18. (1) Le ministre ne peut procéder à l'établissement du rapport mentionné à l'article 10 sans avoir auparavant avisé l'intéressé de son intention en ce sens et sans que l'une ou l'autre des conditions suivantes ne se soit réalisée:

    a) l'intéressé n'a pas, dans les trente jours suivant la date d'expédition de l'avis, demandé le renvoi de l'affaire devant la Cour;

    b) la Cour, saisie de l'affaire, a décidé qu'il y avait eu fraude, fausse déclaration ou dissimulation intentionnelle de faits essentiels.
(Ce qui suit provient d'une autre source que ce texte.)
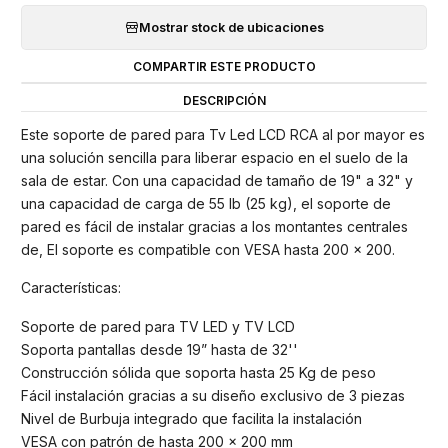
Mostrar stock de ubicaciones
COMPARTIR ESTE PRODUCTO
DESCRIPCIÓN
Este soporte de pared para Tv Led LCD RCA al por mayor es
una solución sencilla para liberar espacio en el suelo de la
sala de estar. Con una capacidad de tamaño de 19" a 32" y
una capacidad de carga de 55 lb (25 kg), el soporte de
pared es fácil de instalar gracias a los montantes centrales
de, El soporte es compatible con VESA hasta 200 x 200.
Características:
Soporte de pared para TV LED y TV LCD
Soporta pantallas desde 19” hasta de 32''
Construcción sólida que soporta hasta 25 Kg de peso
Fácil instalación gracias a su diseño exclusivo de 3 piezas
Nivel de Burbuja integrado que facilita la instalación
VESA con patrón de hasta 200 x 200 mm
(2) L'avis prévu au paragraphe (1) doit spécifier la faculté qu'a l'intéressé, dans les trente jours suivant sa date d'expédition, de demander au ministre le renvoi de l'affaire devant la Cour. La communication de l'avis peut se faire par courrier recommandé envoyé à la dernière adresse connue de l'intéressé.

(3) La décision de la Cour visée au paragraphe (1) est définitive et, par dérogation à toute autre loi fédérale, non susceptible d'appel.

    [. . .]

22. (1) Malgré les autres dispositions de la présente loi, nul ne peut recevoir la citoyenneté au titre de l'article 5 ou du paragraphe 11(1) ni prêter le serment de citoyenneté:

    [. . .]

    b) tant qu'il est inculpé pour une infraction prévue aux paragraphes 29(2) ou (3) ou pour un acte criminel prévu par une loi fédérale, autre qu'une infraction qualifiée de contravention en vertu de la Loi sur les contraventions, et ce, jusqu'à la date d'épuisement des voies de recours.